● **About this exercise**
Exactly as written, set down the lines from the top of the entries through the line bearing "морський шлях українським", with every picture left out.

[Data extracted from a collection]
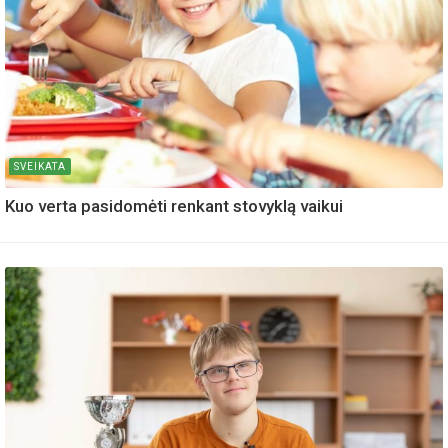
SVEIKATA
Kuo verta pasidomėti renkant stovyklą vaikui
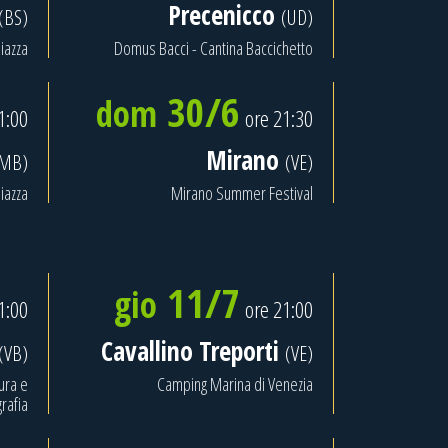
Precenicco
(BS)
(UD)
iazza
Domus Bacci - Cantina Baccichetto
30/6
dom
1:00
ore 21:30
Mirano
(MB)
(VE)
iazza
Mirano Summer Festival
11/7
gio
1:00
ore 21:00
Cavallino Treporti
(VB)
(VE)
ura e
Camping Marina di Venezia
rafia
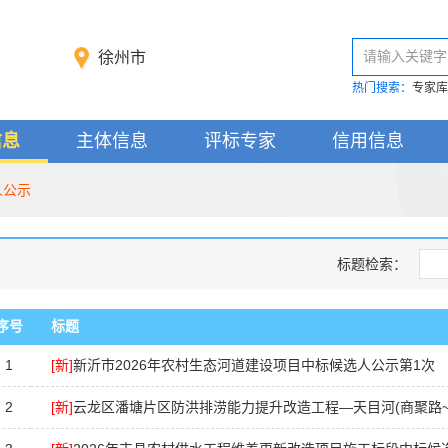
请输入关键字
徐州市
热门搜索：
专家库
信息
主体信息
评标专家
信用信息
人公示
标题检索：
序号
标题
1
[新]
新沂市2026年农村生态河道建设项目中标候选人公示第1次
2
[新]
云龙区潘塘片区防洪排涝能力提升改造工程—天目河(商聚路~华山路段)河道清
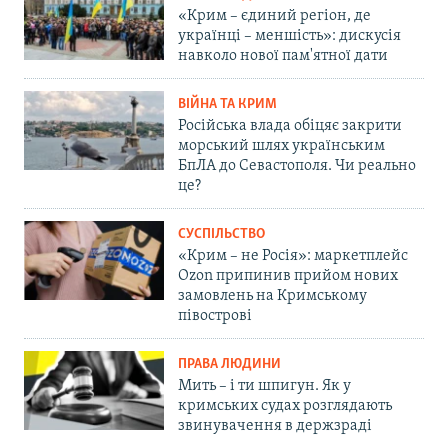
«Крим – єдиний регіон, де
українці – меншість»: дискусія
навколо нової пам'ятної дати
ВІЙНА ТА КРИМ
Російська влада обіцяє закрити
морський шлях українським
БпЛА до Севастополя. Чи реально
це?
СУСПІЛЬСТВО
«Крим – не Росія»: маркетплейс
Ozon припинив прийом нових
замовлень на Кримському
півострові
ПРАВА ЛЮДИНИ
Мить – і ти шпигун. Як у
кримських судах розглядають
звинувачення в держзраді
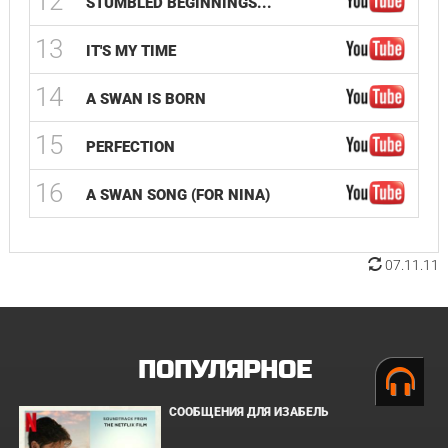
12
STUMBLED BEGINNINGS...
13
IT'S MY TIME
14
A SWAN IS BORN
15
PERFECTION
16
A SWAN SONG (FOR NINA)
07.11.11
ПОПУЛЯРНОЕ
СООБЩЕНИЯ ДЛЯ ИЗАБЕЛЬ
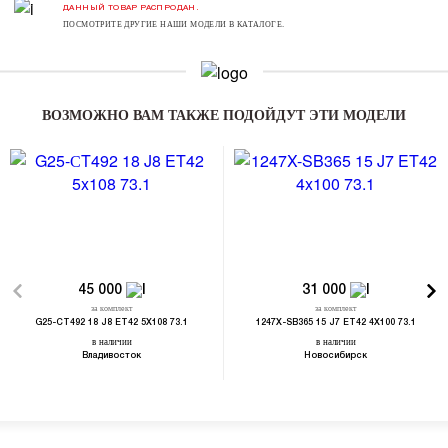
ДАННЫЙ ТОВАР РАСПРОДАН.
ПОСМОТРИТЕ ДРУГИЕ НАШИ МОДЕЛИ В КАТАЛОГЕ.
ВОЗМОЖНО ВАМ ТАКЖЕ ПОДОЙДУТ ЭТИ МОДЕЛИ
45 000
31 000
за комплект
за комплект
G25-СT492 18 J8 ET42 5X108 73.1
1247X-SB365 15 J7 ET42 4X100 73.1
в наличии
в наличии
Владивосток
Новосибирск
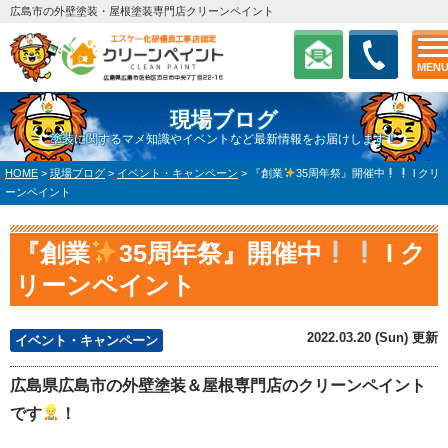
広島市の外壁塗装・屋根塗装専門店クリーンペイント
MEN
現場ブログ
塗装に関するマメ知識やイベントなど最新情報をお届けします！
HOME
>
現場ブログ
>
イベント・キャンペーン
>
『創業
35周年祭』開催中
l クリ
ーンペイント
『創業
35周年祭』開催中
l ク
リーンペイント
2022.03.20 (Sun) 更新
イベント・キャンペーン
広島県広島市の外壁塗装＆屋根専門店のクリーンペイント
です
！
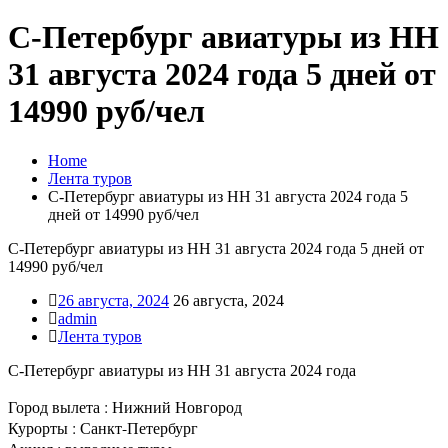
С-Петербург авиатуры из НН
31 августа 2024 года 5 дней от
14990 руб/чел
Home
Лента туров
С-Петербург авиатуры из НН 31 августа 2024 года 5
дней от 14990 руб/чел
С-Петербург авиатуры из НН 31 августа 2024 года 5 дней от
14990 руб/чел
26 августа, 2024
26 августа, 2024
admin
Лента туров
С-Петербург авиатуры из НН 31 августа 2024 года
Город вылета : Нижний Новгород
Курорты : Санкт-Петербург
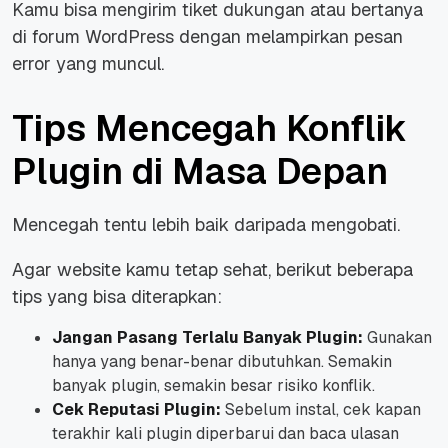
Kamu bisa mengirim tiket dukungan atau bertanya
di forum WordPress dengan melampirkan pesan
error yang muncul.
Tips Mencegah Konflik
Plugin di Masa Depan
Mencegah tentu lebih baik daripada mengobati.
Agar website kamu tetap sehat, berikut beberapa
tips yang bisa diterapkan:
Jangan Pasang Terlalu Banyak Plugin:
Gunakan
hanya yang benar-benar dibutuhkan. Semakin
banyak plugin, semakin besar risiko konflik.
Cek Reputasi Plugin:
Sebelum instal, cek kapan
terakhir kali plugin diperbarui dan baca ulasan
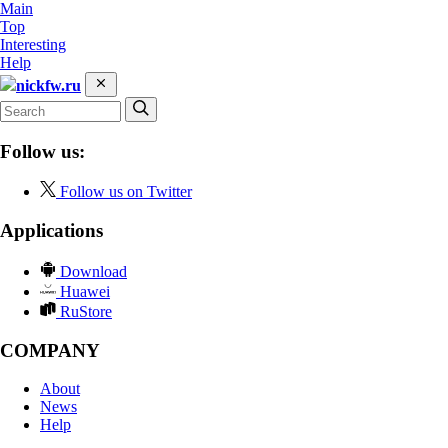
Main
Top
Interesting
Help
nickfw.ru
Follow us:
Follow us on Twitter
Applications
Download
Huawei
RuStore
COMPANY
About
News
Help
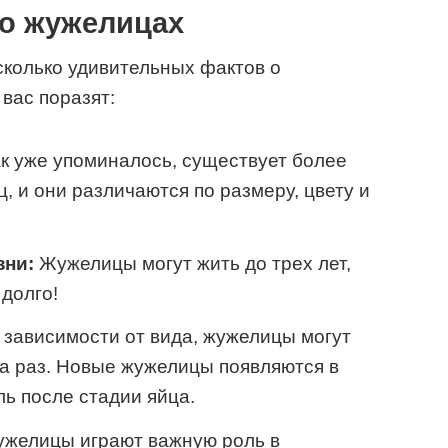
о жужелицах
сколько удивительных фактов о
вас поразят:
к уже упоминалось, существует более
, и они различаются по размеру, цвету и
зни:
Жужелицы могут жить до трех лет,
долго!
 зависимости от вида, жужелицы могут
за раз. Новые жужелицы появляются в
ль после стадии яйца.
желицы играют важную роль в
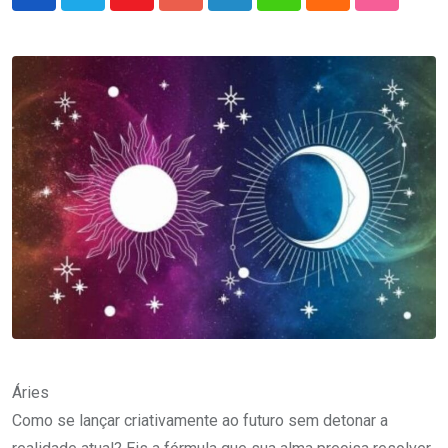
Youtube
Google+
LinkedIn
Whatsapp
Cloud
StumbleU
Áries
Como se lançar criativamente ao futuro sem detonar a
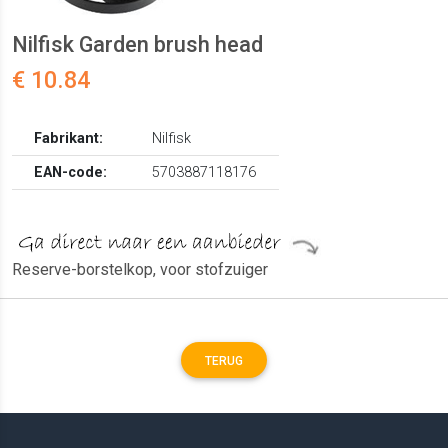
Nilfisk Garden brush head
€ 10.84
Fabrikant:
Nilfisk
EAN-code:
5703887118176
Reserve-borstelkop, voor stofzuiger
TERUG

● **Response**
SVEIKATA
Kuo verta pasidomėti renkant stovyklą vaikui
Precenicco
(BS)
(UD)
iazza
Domus Bacci - Cantina Baccichetto
30/6
dom
1:00
ore 21:30
Mirano
(MB)
(VE)
iazza
Mirano Summer Festival
11/7
gio
1:00
ore 21:00
Cavallino Treporti
(VB)
(VE)
ura e
Camping Marina di Venezia
rafia
请输入关键字
徐州市
热门搜索：
专家库
信息
主体信息
评标专家
信用信息
人公示
标题检索：
序号
标题
1
[新]
新沂市2026年农村生态河道建设项目中标候选人公示第1次
2
[新]
云龙区潘塘片区防洪排涝能力提升改造工程—天目河(商聚路~华山路段)河道清
«Крим – єдиний регіон, де
українці – меншість»: дискусія
навколо нової пам'ятної дати
ВІЙНА ТА КРИМ
Російська влада обіцяє закрити
морський шлях українським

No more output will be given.